And suddenly you are standing on top of the world. We can only assume that it must have been a weird feeling for French pop group PHOENIX before they started working on their fifth longplayer Bankrupt! The success of the previous album Wolfgang Amadeus Phoenix came quite unexpected for a group that’s been in the business for already a full decade by that time. PHOENIX were always quite nice and known to a certain little indie crowd. But Wolfgang Amadeus Phoenix changed that – with the record they cracked America, received a Grammy and finally arrived in the hearts and minds of a bigger audience. 1901 and Lisztomania were the hits for more than just one summer. They’ve made it by surprise. They’ve always wrote good pop songs in the past – just take Too Young or Everything Is Everything. It was just that the world was finally ready for it. After years of indie and garage rock, pop was embraced – and PHOENIX were there. Right time, right place.
Bankrupt! is kind of an ironic title for the album since the band might live quite okay from their music by now. It became the follow-up a band quite often produces after the success of a certain album. It’s about remaining the status quo, conserve the atmosphere and show all the aces you have in your hand. Bankrupt! is harmonic and powerful sugar-filled French pop as PHOENIX do it regularly since their 2000 debut United. Easy floating, harmless but quite groovy and catchy melodies and even less edges than on the previous records. The whole production status is – of course – quite big. The guys around singer Thomas Mars never sounded that full and high quality as on Bankrupt! You can almost feel the tension and pressure on creating a proper follow-up to Wolfgang Amadeus Phoenix.

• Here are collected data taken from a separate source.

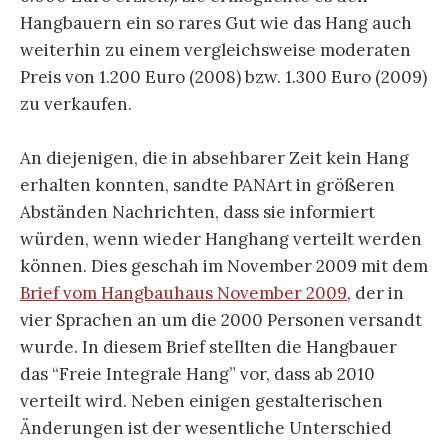
Hangbauern ein so rares Gut wie das Hang auch
weiterhin zu einem vergleichsweise moderaten
Preis von 1.200 Euro (2008) bzw. 1.300 Euro (2009)
zu verkaufen.
An diejenigen, die in absehbarer Zeit kein Hang
erhalten konnten, sandte PANArt in größeren
Abständen Nachrichten, dass sie informiert
würden, wenn wieder Hanghang verteilt werden
können. Dies geschah im November 2009 mit dem
Brief vom Hangbauhaus November 2009
, der in
vier Sprachen an um die 2000 Personen versandt
wurde. In diesem Brief stellten die Hangbauer
das “Freie Integrale Hang” vor, dass ab 2010
verteilt wird. Neben einigen gestalterischen
Änderungen ist der wesentliche Unterschied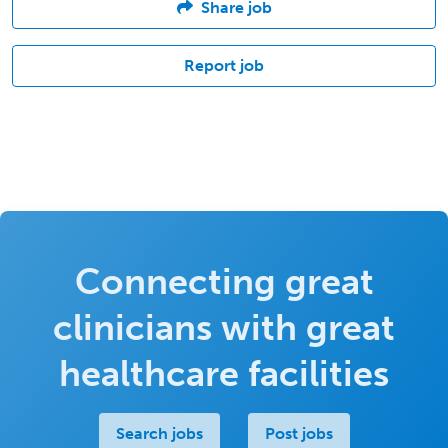
Share job
Report job
Connecting great
clinicians with great
healthcare facilities
Search jobs
Post jobs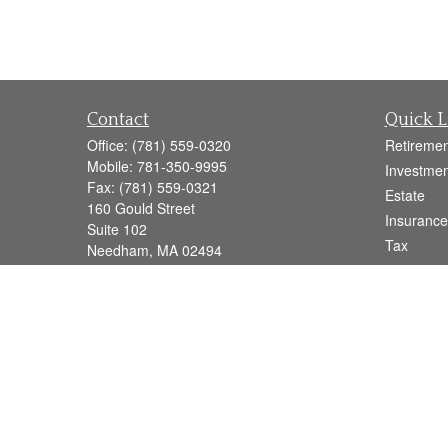
Contact
Quick L
Office:
(781) 559-0320
Retiremen
Mobile:
781-350-9995
Investmen
Fax:
(781) 559-0321
Estate
160 Gould Street
Insurance
Suite 102
Tax
Needham,
MA
02494
Money
info@goodmanadv.com
Lifestyle
Latest Art
All Videos
All Calcul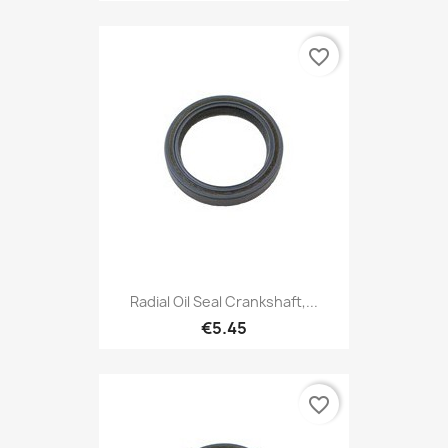
favorite_border
Radial Oil Seal Crankshaft,...
€5.45
favorite_border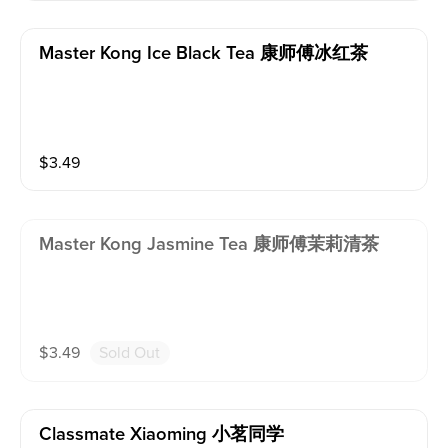
Master Kong Ice Black Tea 康师傅冰红茶
$
3.49
Master Kong Jasmine Tea 康师傅茉莉清茶
$
3.49
Sold Out
Classmate Xiaoming 小茗同学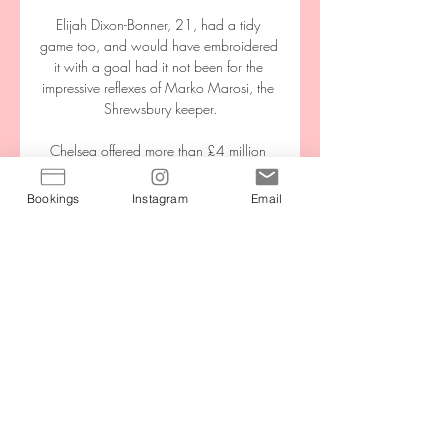
Elijah Dixon-Bonner, 21, had a tidy 
game too, and would have embroidered 
it with a goal had it not been for the 
impressive reflexes of Marko Marosi, the 
Shrewsbury keeper.

Chelsea offered more than £4 million 
($5m) in compensation for breaking the 
agreement with the Ligue 1 club.

Bookings
Instagram
Email
Real Madrid have been crowned 
continental champions on a record 13 
occasions, currently sit atop of LaLiga 
and secured this tie by knocking out star-
studded Paris St Germain in stunning 
fashion. 

With four fixtures remaining, the Eagles 
are two points behind 10th-placed 
Newcastle with a game in hand. 
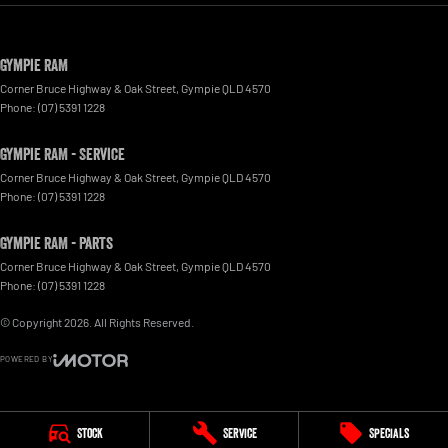
Gympie RAM
Corner Bruce Highway & Oak Street
,
Gympie
QLD
4570
Phone:
(07) 5391 1228
Gympie RAM - Service
Corner Bruce Highway & Oak Street
,
Gympie
QLD
4570
Phone:
(07) 5391 1228
Gympie RAM - Parts
Corner Bruce Highway & Oak Street
,
Gympie
QLD
4570
Phone:
(07) 5391 1228
© Copyright
2026
. All Rights Reserved.
POWERED BY
CMS Login
Visit iMotor
Stock
Service
Specials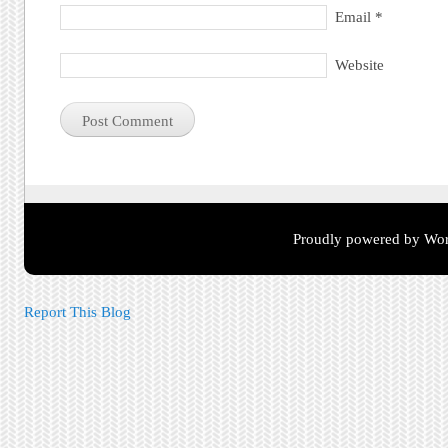
Email
*
Website
Proudly powered by Wor
Report This Blog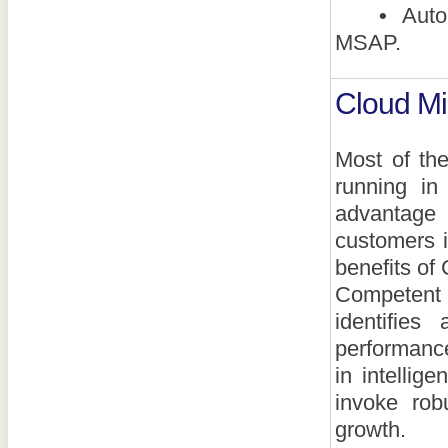
•
Autom
MSAP.
Cloud Mi
Most of th
running in
advantage 
customers i
benefits of 
Competent 
identifies
performance
in intellig
invoke rob
growth.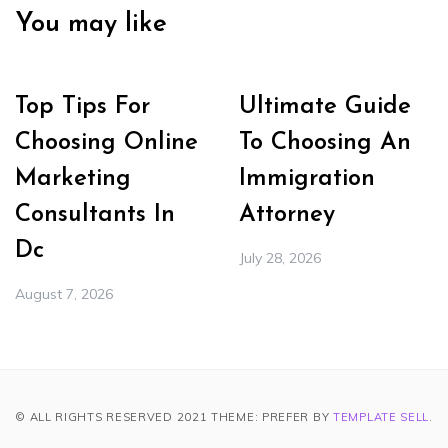
You may like
Top Tips For
Ultimate Guide
Choosing Online
To Choosing An
Marketing
Immigration
Consultants In
Attorney
Dc
July 28, 2026
August 7, 2026
© ALL RIGHTS RESERVED 2021 THEME: PREFER BY
TEMPLATE SELL
.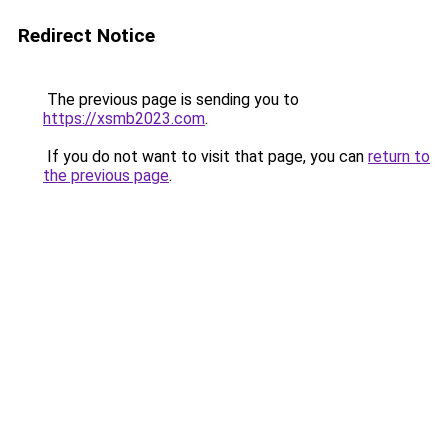
Redirect Notice
The previous page is sending you to
https://xsmb2023.com
.
If you do not want to visit that page, you can
return to
the previous page
.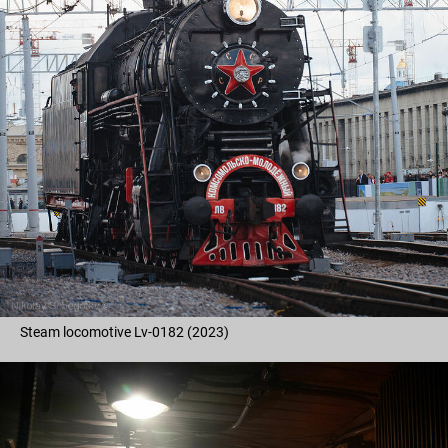
Steam locomotive Lv-0182 (2023)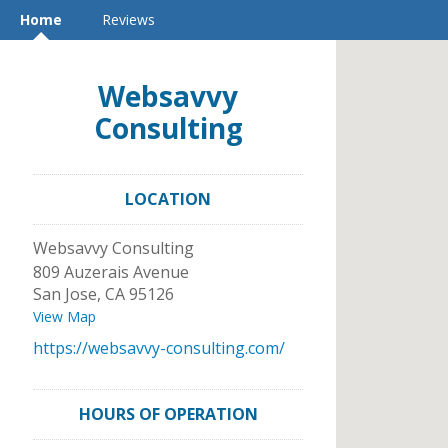
Home
Reviews
Websavvy
Consulting
LOCATION
Websavvy Consulting
809 Auzerais Avenue
San Jose
,
CA
95126
View Map
https://websavvy-consulting.com/
HOURS OF OPERATION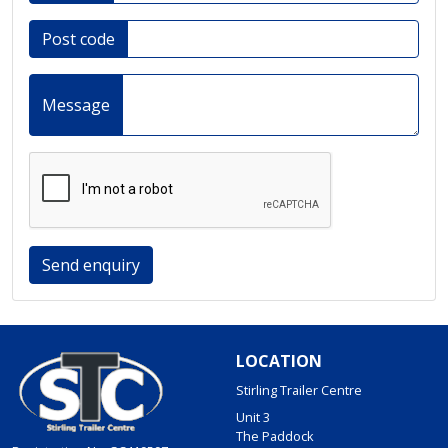
Post code
Message
Send enquiry
LOCATION
Stirling Trailer Centre
Unit 3
The Paddock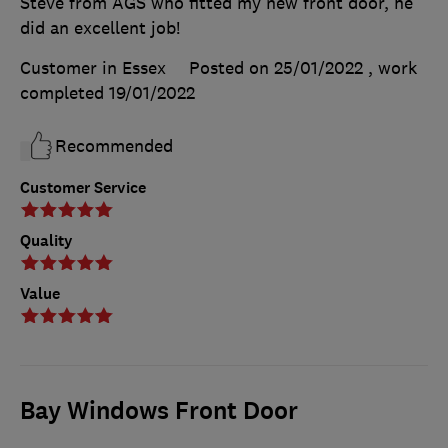
Steve from AGS who fitted my new front door, he
did an excellent job!
Customer in Essex
Posted on 25/01/2022
, work
completed
19/01/2022
Recommended
Customer Service
Quality
Value
Bay Windows Front Door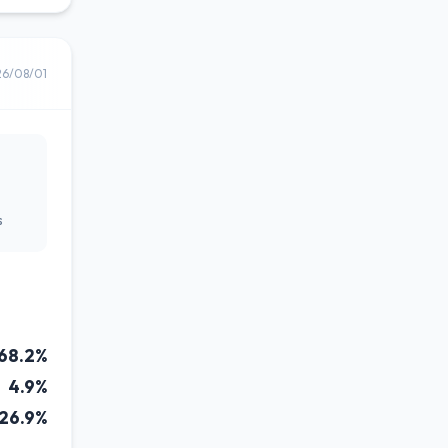
26/08/01
s
68.2%
4.9%
26.9%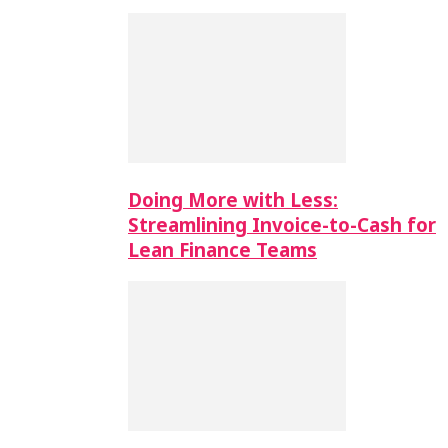
Doing More with Less:
Streamlining Invoice-to-Cash for
Lean Finance Teams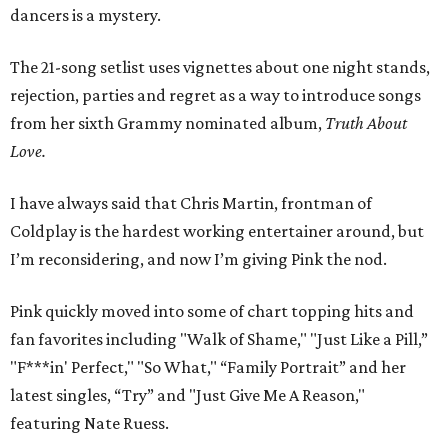
dancers is a mystery.
The 21-song setlist uses vignettes about one night stands,
rejection, parties and regret as a way to introduce songs
from her sixth Grammy nominated album,
Truth About
Love.
I have always said that Chris Martin, frontman of
Coldplay is the hardest working entertainer around, but
I’m reconsidering, and now I’m giving Pink the nod.
Pink quickly moved into some of chart topping hits and
fan favorites including "Walk of Shame," "Just Like a Pill,”
"F***in' Perfect," "So What," “Family Portrait” and her
latest singles, “Try” and "Just Give Me A Reason,"
featuring Nate Ruess.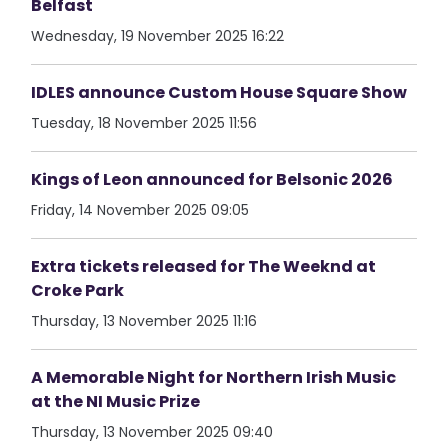
Belfast
Wednesday, 19 November 2025 16:22
IDLES announce Custom House Square Show
Tuesday, 18 November 2025 11:56
Kings of Leon announced for Belsonic 2026
Friday, 14 November 2025 09:05
Extra tickets released for The Weeknd at
Croke Park
Thursday, 13 November 2025 11:16
A Memorable Night for Northern Irish Music
at the NI Music Prize
Thursday, 13 November 2025 09:40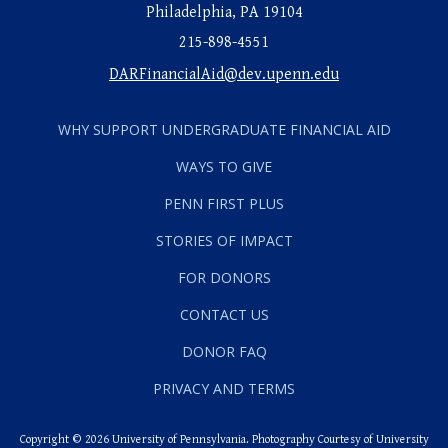
Philadelphia, PA 19104
215-898-4551
DARFinancialAid@dev.upenn.edu
WHY SUPPORT UNDERGRADUATE FINANCIAL AID
WAYS TO GIVE
PENN FIRST PLUS
STORIES OF IMPACT
FOR DONORS
CONTACT US
DONOR FAQ
PRIVACY AND TERMS
Copyright © 2026 University of Pennsylvania. Photography Courtesy of University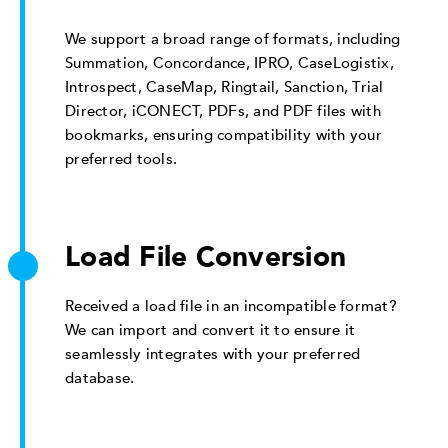
We support a broad range of formats, including
Summation, Concordance, IPRO, CaseLogistix,
Introspect, CaseMap, Ringtail, Sanction, Trial
Director, iCONECT, PDFs, and PDF files with
bookmarks, ensuring compatibility with your
preferred tools.
Load File Conversion
Received a load file in an incompatible format?
We can import and convert it to ensure it
seamlessly integrates with your preferred
database.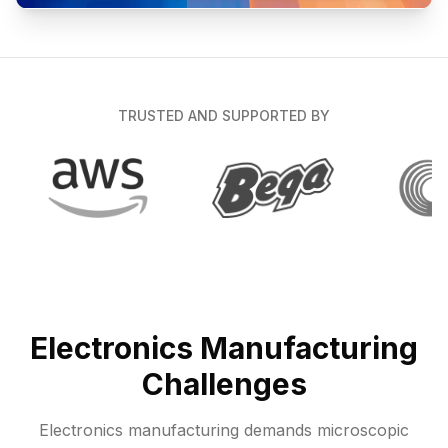
TRUSTED AND SUPPORTED BY
Electronics Manufacturing
Challenges
Electronics manufacturing demands microscopic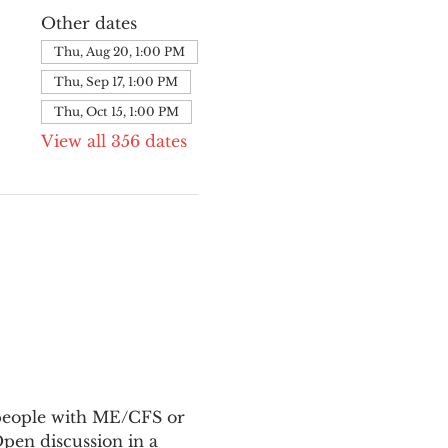
Other dates
Thu, Aug 20, 1:00 PM
Thu, Sep 17, 1:00 PM
Thu, Oct 15, 1:00 PM
View all 356 dates
 people with ME/CFS or 
en discussion in a 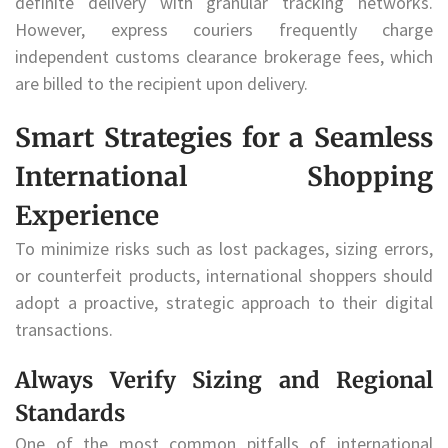
definite delivery with granular tracking networks.
However, express couriers frequently charge
independent customs clearance brokerage fees, which
are billed to the recipient upon delivery.
Smart Strategies for a Seamless
International Shopping
Experience
To minimize risks such as lost packages, sizing errors,
or counterfeit products, international shoppers should
adopt a proactive, strategic approach to their digital
transactions.
Always Verify Sizing and Regional
Standards
One of the most common pitfalls of international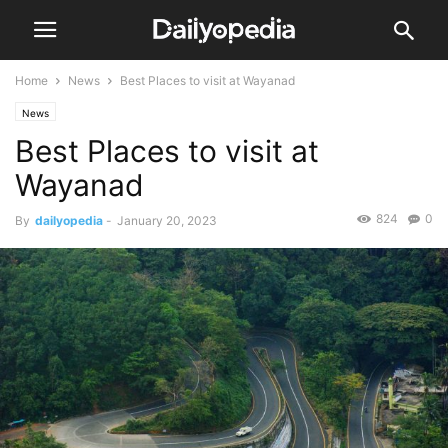
Home
News
Best Places to visit at Wayanad
News
Best Places to visit at
Wayanad
824
0
By
dailyopedia
-
January 20, 2023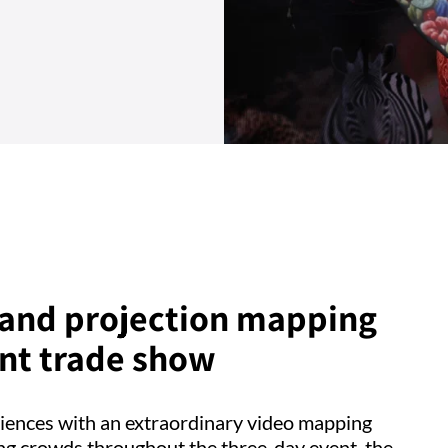
, and projection mapping
ent trade show
iences with an extraordinary video mapping
ing crowds throughout the three-day event, the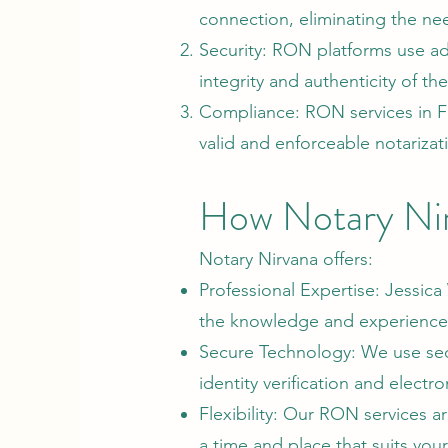
connection, eliminating the ne
Security: RON platforms use ad
integrity and authenticity of t
Compliance: RON services in Flo
valid and enforceable notarizat
How Notary Ni
Notary Nirvana offers:
Professional Expertise: Jessica 
the knowledge and experience 
Secure Technology: We use sec
identity verification and electro
Flexibility: Our RON services a
a time and place that suits you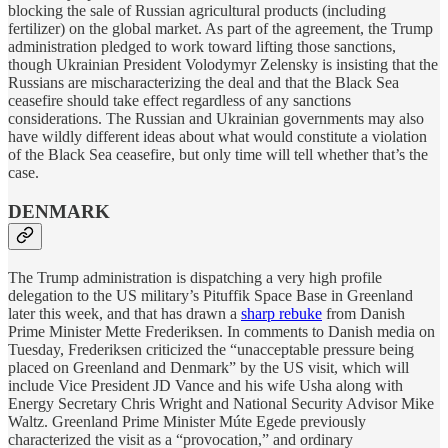
blocking the sale of Russian agricultural products (including
fertilizer) on the global market. As part of the agreement, the Trump
administration pledged to work toward lifting those sanctions,
though Ukrainian President Volodymyr Zelensky is insisting that the
Russians are mischaracterizing the deal and that the Black Sea
ceasefire should take effect regardless of any sanctions
considerations. The Russian and Ukrainian governments may also
have wildly different ideas about what would constitute a violation
of the Black Sea ceasefire, but only time will tell whether that’s the
case.
DENMARK
The Trump administration is dispatching a very high profile
delegation to the US military’s Pituffik Space Base in Greenland
later this week, and that has drawn a
sharp rebuke
from Danish
Prime Minister Mette Frederiksen. In comments to Danish media on
Tuesday, Frederiksen criticized the “unacceptable pressure being
placed on Greenland and Denmark” by the US visit, which will
include Vice President JD Vance and his wife Usha along with
Energy Secretary Chris Wright and National Security Advisor Mike
Waltz. Greenland Prime Minister Múte Egede previously
characterized the visit as a “provocation,” and ordinary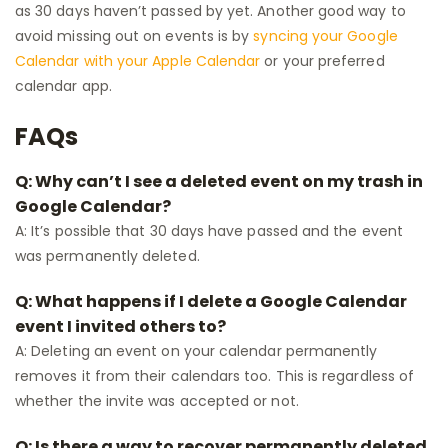
as 30 days haven’t passed by yet. Another good way to
avoid missing out on events is by
syncing your Google
Calendar with your Apple Calendar
or your preferred
calendar app.
FAQs
Q: Why can’t I see a deleted event on my trash in
Google Calendar?
A: It’s possible that 30 days have passed and the event
was permanently deleted.
Q: What happens if I delete a Google Calendar
event I invited others to?
A: Deleting an event on your calendar permanently
removes it from their calendars too. This is regardless of
whether the invite was accepted or not.
Q: Is there a way to recover permanently deleted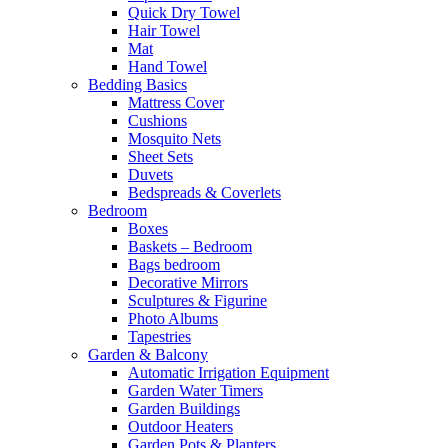
Quick Dry Towel
Hair Towel
Mat
Hand Towel
Bedding Basics
Mattress Cover
Cushions
Mosquito Nets
Sheet Sets
Duvets
Bedspreads & Coverlets
Bedroom
Boxes
Baskets – Bedroom
Bags bedroom
Decorative Mirrors
Sculptures & Figurine
Photo Albums
Tapestries
Garden & Balcony
Automatic Irrigation Equipment
Garden Water Timers
Garden Buildings
Outdoor Heaters
Garden Pots & Planters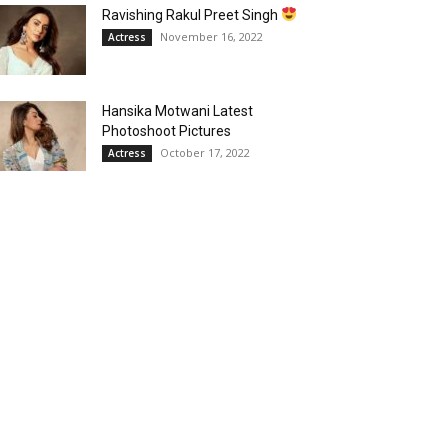
Ravishing Rakul Preet Singh
November 16, 2022
Actress
Hansika Motwani Latest
Photoshoot Pictures
October 17, 2022
Actress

The lead single Entertainment opens the new ten-track-selection with energetic drums and certain Asian influences. Power-pop at it’s best. It’s the music PHOENIX did before, the music that people want to hear and the music they get on Bankrupt! as well. Sunny grooving tunes like The Real Thing, Trying To Be Cool and Bourgeois combine the electronic indie-pop with Mars’ characteristic vocals, creating a lovely atmosphere that basically says “Everything Is Okay”. There are not really melancholic moments that break the happy vibes – the only track to break out of the concept might be the epic seven-minute long title-track. It starts with a tender intro before a fancy bass sequencer interrupts the harmony and Mars’ high voice unfolds over an ambient-like sound pattern. Good to see that they are still able to write such a song.
The rest is predictable and harmless, but quite nice, radio friendly indie-pop. Sometimes smoother like in Drakkar Noir, sometimes more powerful as in S.O.S. in Bel Air or the closing Oblique City. That’s basically it. The new PHOENIX record is one that is produced for the purpose of safety. No risk, just fun. What you expect is what you get – well, only with a lack of really amazing hits like on the previous ones. The songs are all very nice and well done but the indirect plan to re-create the Wolfgang Amadeus Phoenix buzz might have been doomed from the start. You can’t revisit it, the band might even know this. It’s okay for PHOENIX to come out with such a status-quo-record but we really hope they return to the sweet and innocent playfulness again on their next one, combined with new ideas. People might love them even more for such a move.